ICE’s impact in US’ cities today is similar to what happened in Iraq twenty-two years ago.
This just occurred to me as I was having a morning chat with my niece, over coffee. With me, the way my brain is wired, one thing (topic) leads quickly to another. Trump calls this “the weave”.
[In session, Psych-girl will refocus me back to the fundamental topic–my health and well-being. However, she does get it and understands the way I am. Which does abate my intellectual loneliness … temporarily.]
Setting that aside 🙂 it’s (ICE and war) worth thinking about. Regardless of which side of the divide, any divide, you’re on. War is hell is a universal fact, except if you’re a sociopath or sadist. Can we agree on that?
The Imprint of War
was an essay I wrote twenty-two years ago and published in my first book Sounding Off In Echo Hills: Essays, Letters, & Arguments. The essay was inspired by an article I read from an embedded journalist during the Iraq war. At the time, I had just shuttered my bookstore in Evergreen, Colorado. Because of lack of traffic and sales following 9/11.
Most people then, as now, (even readers) were incurious as to the ultimate causes of events.

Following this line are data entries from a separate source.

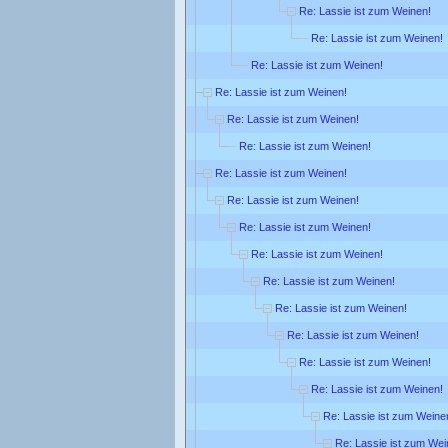
Re: Lassie ist zum Weinen!
Re: Lassie ist zum Weinen!
Re: Lassie ist zum Weinen!
Re: Lassie ist zum Weinen!
Re: Lassie ist zum Weinen!
Re: Lassie ist zum Weinen!
Re: Lassie ist zum Weinen!
Re: Lassie ist zum Weinen!
Re: Lassie ist zum Weinen!
Re: Lassie ist zum Weinen!
Re: Lassie ist zum Weinen!
Re: Lassie ist zum Weinen!
Re: Lassie ist zum Weinen!
Re: Lassie ist zum Weinen!
Re: Lassie ist zum Weinen!
Re: Lassie ist zum Weine
Re: Lassie ist zum Wei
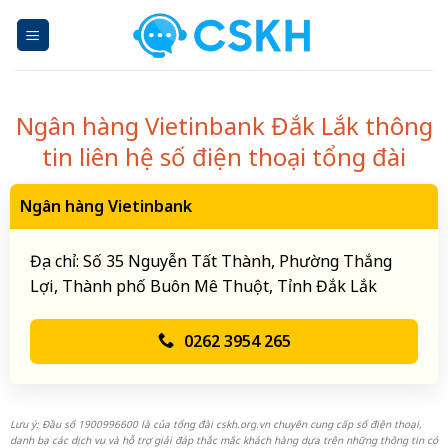
Skip
to
content
Ngân hàng Vietinbank Đắk Lắk thông
tin liên hệ số điện thoại tổng đài
Ngân hàng Vietinbank
Địa chỉ: Số 35 Nguyễn Tất Thành, Phường Thắng
Lợi, Thành phố Buôn Mê Thuột, Tỉnh Đắk Lắk
0262 3954 265
Lưu ý: Đầu số 1900996600 là của tổng đài cskh.org.vn chuyên cung cấp số điện thoại,
danh bạ các dịch vụ và hỗ trợ giải đáp thắc mắc khách hàng dựa trên những thông tin có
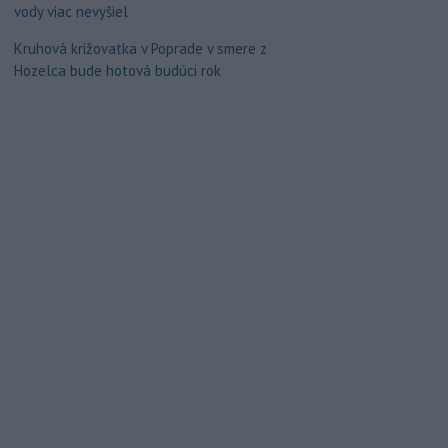
vody viac nevyšiel
Kruhová križovatka v Poprade v smere z
Hozelca bude hotová budúci rok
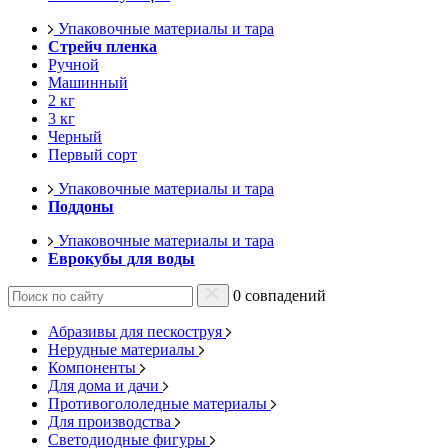
Упаковочные материалы и тара
Стрейч пленка
Ручной
Машинный
2 кг
3 кг
Черный
Первый сорт
Упаковочные материалы и тара
Поддоны
Упаковочные материалы и тара
Еврокубы для воды
0 совпадений
Абразивы для пескоструя
Нерудные материалы
Компоненты
Для дома и дачи
Противогололедные материалы
Для производства
Светодиодные фигуры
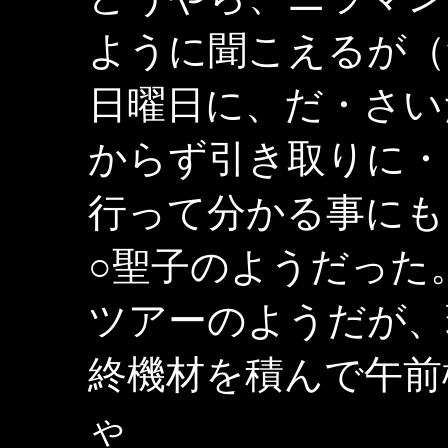
ように聞こえるが（
日曜日に、だ・さい
からず引き取りに・
行って分かる事にも
○聖子のようだった
ツアーのようだが、
終機材を積んで午前様
ゃ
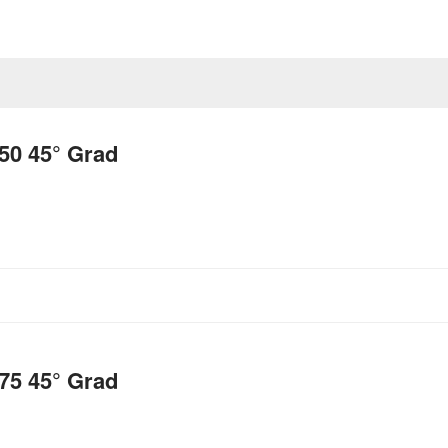
50 45° Grad
75 45° Grad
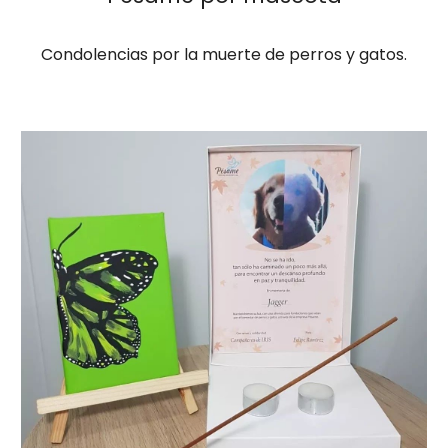
Condolencias por la muerte de perros y gatos.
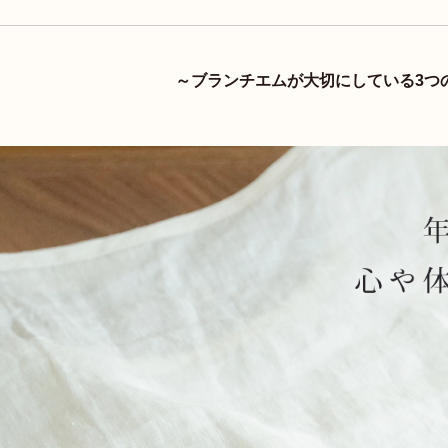
～ブランチエムが大切にしている3つ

We in the US were at war, having just been ruthlessly attacked. We wanted to feel safe. Nearly everyone was for the war. I wasn’t.
Then, I was very much a liberal, progressive, feminist, Democrat. Now, the opposite. I’ve switched sides. Which makes me … ? Unmoored? Adrift? No; but yes–intellectually lonely. Because today you have to pick a side and adhere to their beliefs/values. Maybe that’s always been the case.
Then and now
war is hell, especially for children. They cannot pick a side and are totally helpless, dependent on powerful others. It doesn’t matter who’s right or wrong; but war’s impact imprints them as all trauma does all of us. (To varying degrees.)
In Conclusion
Now as then, I want this war to end. The “War on Terror” has now come home to our American cities. I don’t think it’s been like this since the Civil War. Moreover, that ‘s 160 some years ago. Eight generations! Before we even gave names to generations.
This is crazy. And, it’s something I can’t work out in therapy. It’s not about me. I don’t live in the war zone.
In Thomas Sowell’s book A Conflict of Visions (1987), he argues that there are two basic world views–restrained and unrestrained. The former is that human nature is fixed–unchangeable. Selfish. The later is that that is untrue. Because people are malleable and perfectible. It’s that old nature/nurture debate.
Sowell’s not wrong. However, the argument is, ironically, simplistic. Nevertheless, it is a good place to start. We as individuals are far more complex. Which is really far too complicated, ambiguous, and time consuming for people to grasp, especially politicians. And academics. And scientists, engineers, etc.. We like right and wrong. Additionally, we believe that right makes might and will fight because of that.
And but so, I’m scared. And sorry. ICE’s impact on US’ cities is like war, and war is hell.